If the `field` value is a <<date, `date`>> or <<date_nanos, `date_nanos`>>
field, the `origin` value must be a <<date-format-pattern,date>>.
<<date-math,Date Math>>, such as `now-1h`, is supported.
If the `field` value is a <<geo-point,`geo_point`>> field, the `origin` value
must be a geopoint.
--
`pivot`::
+
--
(Required, <<time-units,time unit>> or <<distance-units,distance unit>>)

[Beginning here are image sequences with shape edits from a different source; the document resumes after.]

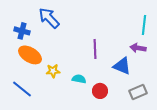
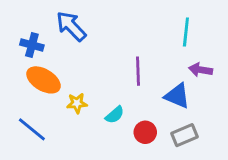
cyan line: (144, 25) -> (186, 32), moved
cyan semicircle: (79, 79) -> (115, 115), turned 128
gray rectangle: (138, 92) -> (184, 135), moved

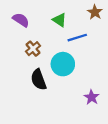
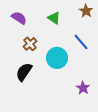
blue line: (77, 38) -> (81, 42), moved, turned 66
black semicircle: (39, 80) -> (24, 72), moved, turned 54

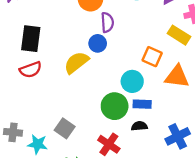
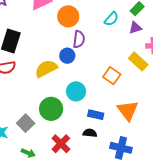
orange triangle: (177, 77) -> (128, 110), moved, turned 35
cyan circle: (132, 81) -> (76, 91), moved
green circle: (115, 106) -> (51, 109), moved
blue cross: (178, 136) -> (121, 148), turned 30

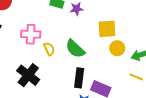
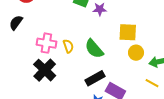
pink cross: (31, 34) -> (46, 43), moved
black rectangle: (79, 78) -> (95, 78), turned 48

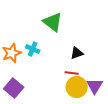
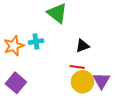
cyan cross: (33, 49) -> (36, 42), turned -32

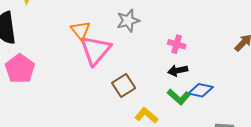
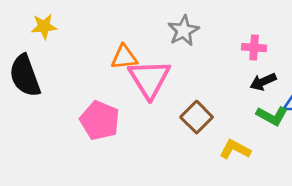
orange triangle: (81, 30) -> (124, 57), turned -45
pink pentagon: (20, 69) -> (100, 120), moved

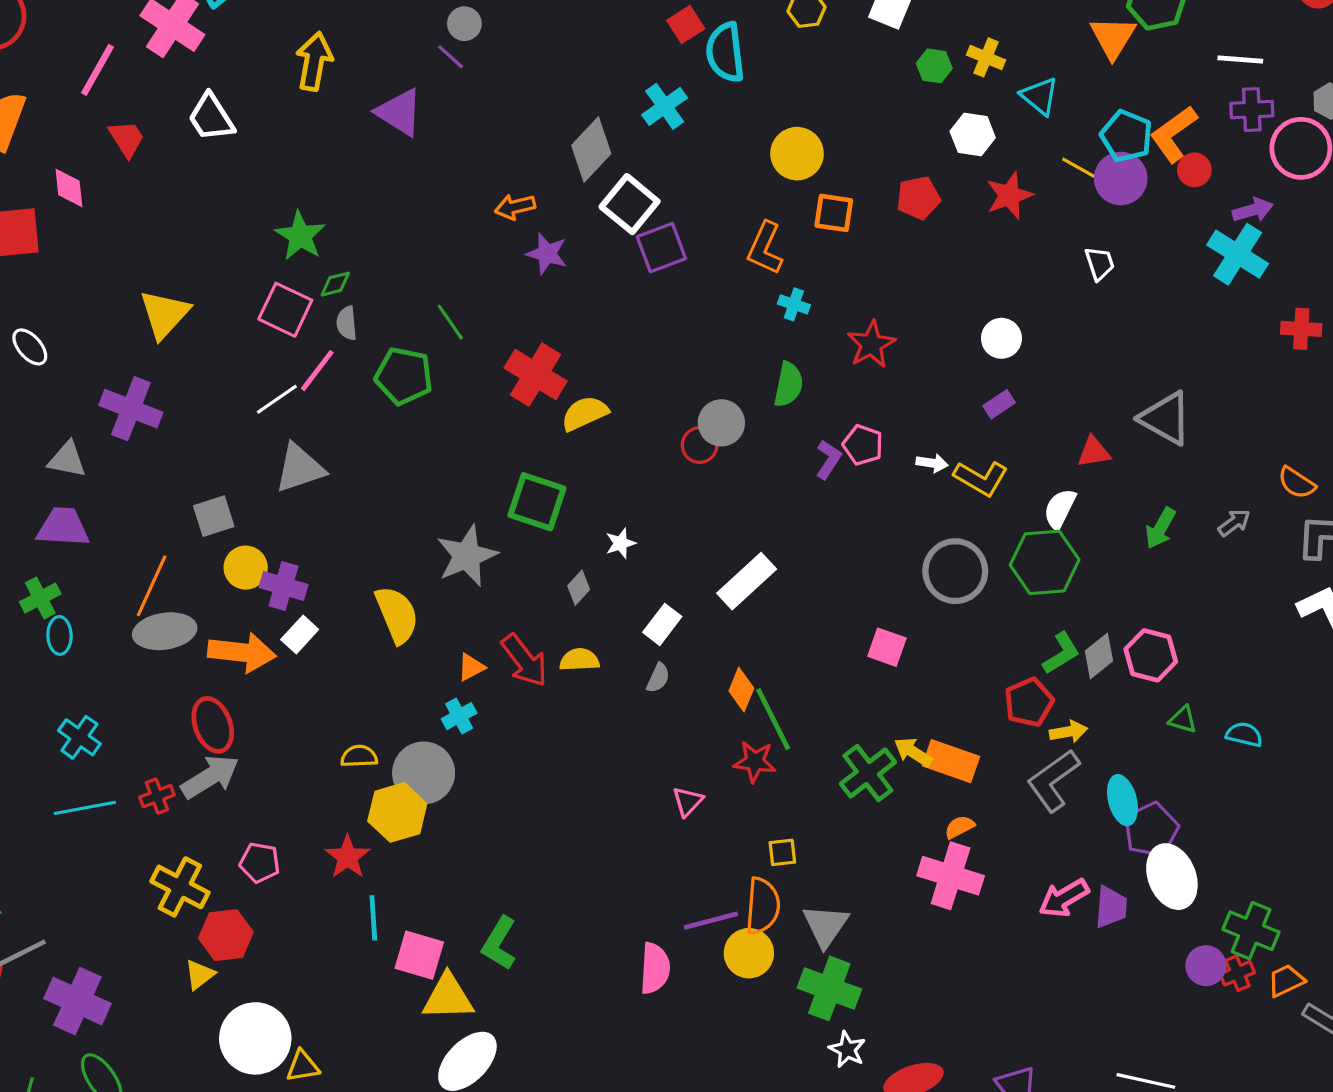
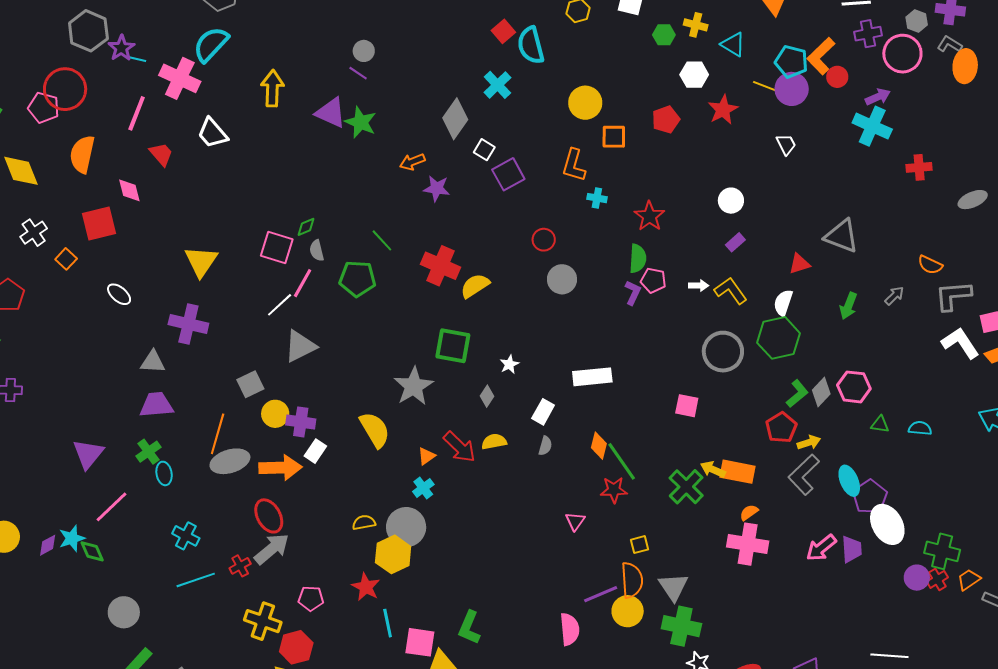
white square: (630, 204) -> (484, 150), size x0.6
green star: (300, 236) -> (361, 122), moved
green semicircle: (788, 384) -> (638, 258), moved
red circle: (700, 445) -> (544, 240), moved
yellow L-shape: (981, 478) -> (731, 291), turned -148
white rectangle: (747, 581) -> (592, 377), turned 45

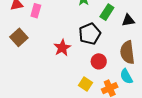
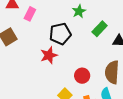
black pentagon: (90, 34) -> (60, 34), moved

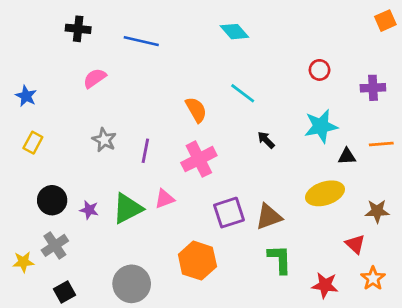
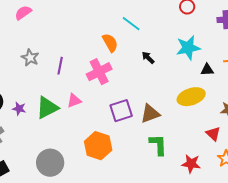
orange semicircle: (196, 110) -> (110, 43), moved

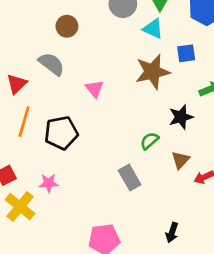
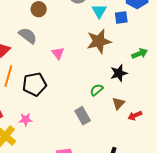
cyan triangle: (153, 29) -> (99, 11), turned 35
blue square: (186, 53) -> (121, 17), moved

Distance from the `origin` at which relevance scores receive half of the `boost`
value.
If the `field` value is a <<date, `date`>> or <<date_nanos, `date_nanos`>>
field, the `pivot` value must be a <<time-units,time unit>>, such as `1h` or
`10d`.
If the `field` value is a <<geo-point,`geo_point`>> field, the `pivot` value
must be a <<distance-units,distance unit>>, such as `1km` or `12m`.
--
`boost`::
+
--
(Optional, float) Floating point number used to multiply the
<<query-filter-context, relevance score>> of matching documents. This value
cannot be negative. Defaults to `1.0`.
--
[[distance-feature-notes]]
==== Notes
[[distance-feature-calculation]]
===== How the `distance_feature` query calculates relevance scores
The `distance_feature` query dynamically calculates the distance between the
`origin` value and a document's field values. It then uses this distance as a
feature to boost the <<query-filter-context, relevance score>> of closer
documents.
The `distance_feature` query calculates a document's <<query-filter-context,
relevance score>> as follows:
```
relevance score = boost * pivot / (pivot + distance)
```
The `distance` is the absolute difference between the `origin` value and a
document's field value.
[[distance-feature-skip-hits]]
===== Skip non-competitive hits
Unlike the <<query-dsl-function-score-query,`function_score`>> query or other
ways to change <<query-filter-context, relevance scores>>, the
`distance_feature` query efficiently skips non-competitive hits when the
<<search-uri-request,`track_total_hits`>> parameter is **not** `true`.